Theory of intermolecular exchange in coupled spin- 12 nanographenes

Open-shell nanographenes can be covalently bonded and still preserve their local moments, forming interacting spin lattices. In the case of benzenoid nanographenes, the Ovchinnikov-Lieb rules anticipate the spin of the ground state of the superstructure and thereby the sign of the intermolecular exchange. Here we address the underlying microscopic mechanisms for intermolecular exchange in this type of system. We find that, in general, three different mechanisms contribute. First, Hund's ferromagnetic exchange that promotes ferromagnetic interactions of electrons in overlapping orbitals.

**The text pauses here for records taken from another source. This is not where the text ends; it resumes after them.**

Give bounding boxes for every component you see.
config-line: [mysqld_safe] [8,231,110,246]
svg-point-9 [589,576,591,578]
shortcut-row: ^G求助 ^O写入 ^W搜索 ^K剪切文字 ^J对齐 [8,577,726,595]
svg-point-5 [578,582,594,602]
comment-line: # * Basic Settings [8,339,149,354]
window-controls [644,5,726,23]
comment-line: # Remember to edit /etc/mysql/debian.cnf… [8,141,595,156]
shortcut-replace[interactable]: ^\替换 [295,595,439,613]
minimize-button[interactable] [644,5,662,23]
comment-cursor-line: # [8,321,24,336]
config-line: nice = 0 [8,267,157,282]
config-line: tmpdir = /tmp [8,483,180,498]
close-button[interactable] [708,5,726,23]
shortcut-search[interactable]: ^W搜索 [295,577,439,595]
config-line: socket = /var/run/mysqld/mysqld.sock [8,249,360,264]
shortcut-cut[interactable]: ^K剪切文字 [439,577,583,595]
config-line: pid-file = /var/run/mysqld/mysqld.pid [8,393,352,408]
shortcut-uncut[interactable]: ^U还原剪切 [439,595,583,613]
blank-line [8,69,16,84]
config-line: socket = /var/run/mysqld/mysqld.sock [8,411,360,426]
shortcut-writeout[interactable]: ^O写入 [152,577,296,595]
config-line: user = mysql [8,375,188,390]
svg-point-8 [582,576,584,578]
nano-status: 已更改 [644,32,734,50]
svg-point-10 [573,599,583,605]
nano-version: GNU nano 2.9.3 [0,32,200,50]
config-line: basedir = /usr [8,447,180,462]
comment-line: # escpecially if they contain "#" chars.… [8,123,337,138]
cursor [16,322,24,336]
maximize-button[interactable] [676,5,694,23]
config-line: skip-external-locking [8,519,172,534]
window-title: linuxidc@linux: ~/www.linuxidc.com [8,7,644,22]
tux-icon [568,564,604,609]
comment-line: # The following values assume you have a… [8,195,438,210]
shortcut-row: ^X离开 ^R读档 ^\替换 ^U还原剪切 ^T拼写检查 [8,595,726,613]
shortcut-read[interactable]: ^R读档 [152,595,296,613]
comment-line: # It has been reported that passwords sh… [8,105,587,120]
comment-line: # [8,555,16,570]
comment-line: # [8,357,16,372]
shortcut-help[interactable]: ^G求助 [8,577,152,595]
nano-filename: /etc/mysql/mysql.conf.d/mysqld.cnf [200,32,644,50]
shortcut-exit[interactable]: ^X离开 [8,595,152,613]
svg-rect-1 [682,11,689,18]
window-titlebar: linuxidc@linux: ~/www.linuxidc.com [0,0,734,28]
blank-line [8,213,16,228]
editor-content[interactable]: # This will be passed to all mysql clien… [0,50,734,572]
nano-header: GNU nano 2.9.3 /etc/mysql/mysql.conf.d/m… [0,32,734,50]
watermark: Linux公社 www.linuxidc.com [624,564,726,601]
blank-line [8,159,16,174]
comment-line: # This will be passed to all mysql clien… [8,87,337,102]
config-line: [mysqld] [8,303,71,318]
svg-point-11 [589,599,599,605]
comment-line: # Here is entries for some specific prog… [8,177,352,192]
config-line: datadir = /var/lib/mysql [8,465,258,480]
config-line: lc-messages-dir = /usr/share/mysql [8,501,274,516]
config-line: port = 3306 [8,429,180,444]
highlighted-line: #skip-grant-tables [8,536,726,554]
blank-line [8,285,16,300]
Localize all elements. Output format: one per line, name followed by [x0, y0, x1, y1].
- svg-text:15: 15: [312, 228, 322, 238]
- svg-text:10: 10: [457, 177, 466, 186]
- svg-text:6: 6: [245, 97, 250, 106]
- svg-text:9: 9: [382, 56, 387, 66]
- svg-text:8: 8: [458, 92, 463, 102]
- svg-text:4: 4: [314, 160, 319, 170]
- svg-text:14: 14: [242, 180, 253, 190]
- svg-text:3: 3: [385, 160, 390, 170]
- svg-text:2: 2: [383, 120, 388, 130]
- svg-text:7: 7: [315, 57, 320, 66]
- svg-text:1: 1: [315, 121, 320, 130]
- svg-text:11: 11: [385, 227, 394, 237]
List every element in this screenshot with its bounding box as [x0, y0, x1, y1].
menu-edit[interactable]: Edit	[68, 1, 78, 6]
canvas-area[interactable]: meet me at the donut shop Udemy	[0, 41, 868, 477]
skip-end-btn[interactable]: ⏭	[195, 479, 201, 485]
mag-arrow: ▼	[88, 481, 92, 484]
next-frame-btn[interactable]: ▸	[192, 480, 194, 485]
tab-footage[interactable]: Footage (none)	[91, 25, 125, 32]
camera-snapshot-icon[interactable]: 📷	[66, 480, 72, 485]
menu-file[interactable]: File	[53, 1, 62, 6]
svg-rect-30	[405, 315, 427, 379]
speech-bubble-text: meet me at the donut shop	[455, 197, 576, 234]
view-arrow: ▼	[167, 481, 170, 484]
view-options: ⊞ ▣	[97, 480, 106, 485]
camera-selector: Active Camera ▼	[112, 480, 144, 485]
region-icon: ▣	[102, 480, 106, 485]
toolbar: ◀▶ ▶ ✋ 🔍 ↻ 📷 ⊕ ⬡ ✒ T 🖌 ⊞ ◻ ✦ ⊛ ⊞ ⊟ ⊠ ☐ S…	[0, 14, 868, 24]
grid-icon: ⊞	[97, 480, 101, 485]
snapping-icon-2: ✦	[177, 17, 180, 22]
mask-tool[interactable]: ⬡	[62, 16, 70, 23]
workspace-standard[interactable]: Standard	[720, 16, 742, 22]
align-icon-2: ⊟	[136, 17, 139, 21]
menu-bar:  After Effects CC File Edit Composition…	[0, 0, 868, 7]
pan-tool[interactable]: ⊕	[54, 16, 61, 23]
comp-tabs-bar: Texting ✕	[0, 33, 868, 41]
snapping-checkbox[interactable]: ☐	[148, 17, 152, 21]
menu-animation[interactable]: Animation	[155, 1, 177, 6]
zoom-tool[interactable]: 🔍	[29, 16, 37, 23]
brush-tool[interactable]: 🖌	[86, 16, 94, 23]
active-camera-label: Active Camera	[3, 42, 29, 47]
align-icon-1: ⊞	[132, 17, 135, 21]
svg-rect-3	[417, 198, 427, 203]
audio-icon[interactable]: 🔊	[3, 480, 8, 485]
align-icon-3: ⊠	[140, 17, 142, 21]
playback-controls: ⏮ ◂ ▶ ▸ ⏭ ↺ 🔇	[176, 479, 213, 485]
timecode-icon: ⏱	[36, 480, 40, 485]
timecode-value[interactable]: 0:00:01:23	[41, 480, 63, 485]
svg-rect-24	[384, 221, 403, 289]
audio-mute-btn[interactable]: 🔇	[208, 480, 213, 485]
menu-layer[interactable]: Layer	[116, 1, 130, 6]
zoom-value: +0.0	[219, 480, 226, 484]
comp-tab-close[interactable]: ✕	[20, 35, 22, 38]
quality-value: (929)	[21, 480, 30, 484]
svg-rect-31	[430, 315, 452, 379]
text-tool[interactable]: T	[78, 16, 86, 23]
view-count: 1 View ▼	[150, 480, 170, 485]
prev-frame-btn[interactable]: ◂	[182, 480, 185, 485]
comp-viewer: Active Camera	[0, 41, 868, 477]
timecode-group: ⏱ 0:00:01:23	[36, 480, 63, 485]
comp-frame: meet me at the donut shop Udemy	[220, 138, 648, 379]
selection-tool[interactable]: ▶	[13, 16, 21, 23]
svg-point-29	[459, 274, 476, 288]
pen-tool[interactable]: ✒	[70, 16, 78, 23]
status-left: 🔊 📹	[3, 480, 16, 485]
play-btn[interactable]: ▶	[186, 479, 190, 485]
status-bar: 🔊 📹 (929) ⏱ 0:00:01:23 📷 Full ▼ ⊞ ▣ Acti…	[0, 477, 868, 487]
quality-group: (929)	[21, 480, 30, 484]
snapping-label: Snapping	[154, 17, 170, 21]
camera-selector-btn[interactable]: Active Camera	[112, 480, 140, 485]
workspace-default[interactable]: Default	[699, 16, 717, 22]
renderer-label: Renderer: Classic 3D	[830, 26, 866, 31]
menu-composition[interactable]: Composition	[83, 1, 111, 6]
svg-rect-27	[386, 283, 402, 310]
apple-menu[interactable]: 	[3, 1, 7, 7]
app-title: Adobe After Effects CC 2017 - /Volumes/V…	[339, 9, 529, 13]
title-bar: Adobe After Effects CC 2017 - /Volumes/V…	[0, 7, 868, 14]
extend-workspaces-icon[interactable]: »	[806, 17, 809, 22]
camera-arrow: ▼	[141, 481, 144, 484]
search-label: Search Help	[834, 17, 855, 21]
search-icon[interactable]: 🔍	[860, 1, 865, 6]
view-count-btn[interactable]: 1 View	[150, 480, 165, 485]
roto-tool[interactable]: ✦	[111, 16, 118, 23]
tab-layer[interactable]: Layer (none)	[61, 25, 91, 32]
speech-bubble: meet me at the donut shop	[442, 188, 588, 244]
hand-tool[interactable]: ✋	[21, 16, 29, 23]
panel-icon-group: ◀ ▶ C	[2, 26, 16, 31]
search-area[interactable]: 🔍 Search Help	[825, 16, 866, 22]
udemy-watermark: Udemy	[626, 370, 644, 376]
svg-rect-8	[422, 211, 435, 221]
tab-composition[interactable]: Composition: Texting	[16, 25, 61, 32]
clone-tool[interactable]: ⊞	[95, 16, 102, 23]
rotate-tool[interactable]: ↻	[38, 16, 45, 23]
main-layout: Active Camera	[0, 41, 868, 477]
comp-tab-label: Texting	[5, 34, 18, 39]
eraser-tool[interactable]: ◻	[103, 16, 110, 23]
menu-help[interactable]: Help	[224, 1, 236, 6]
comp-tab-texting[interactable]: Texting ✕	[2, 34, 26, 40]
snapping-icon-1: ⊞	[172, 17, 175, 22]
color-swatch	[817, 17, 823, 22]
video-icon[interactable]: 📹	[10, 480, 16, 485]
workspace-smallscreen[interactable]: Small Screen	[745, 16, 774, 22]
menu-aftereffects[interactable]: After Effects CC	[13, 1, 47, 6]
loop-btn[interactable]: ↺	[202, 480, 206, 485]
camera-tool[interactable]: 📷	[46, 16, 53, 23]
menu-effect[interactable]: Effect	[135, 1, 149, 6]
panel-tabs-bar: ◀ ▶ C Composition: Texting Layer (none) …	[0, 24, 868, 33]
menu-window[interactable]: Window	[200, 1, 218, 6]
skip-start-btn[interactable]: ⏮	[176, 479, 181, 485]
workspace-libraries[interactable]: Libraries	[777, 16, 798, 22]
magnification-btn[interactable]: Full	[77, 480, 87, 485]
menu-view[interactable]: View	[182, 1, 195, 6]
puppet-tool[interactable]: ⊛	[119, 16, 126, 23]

Second, superexchange driven by intermolecular hybridization, identical to Anderson kinetic exchange, which is a decreasing function of the Hubbard-$U$ energy scale and is always antiferromagnetic. Third, a Coulomb-driven superexchange, that increases as a function of $U$ and involves virtual excitation of excited molecular orbitals that are extended over the entire structure. We find that Coulomb-driven superexchange can be either ferro- or antiferromagnetic, accounting for Ovchinnikov-Lieb rules. We compute these exchange energies for the case of coupled $S=1/2$ phenalenyl triangulenes, using multiconfigurational methods both with Hubbard and extended Hubbard models, thereby addressing the influence of long-range Coulomb interactions on the exchange interactions.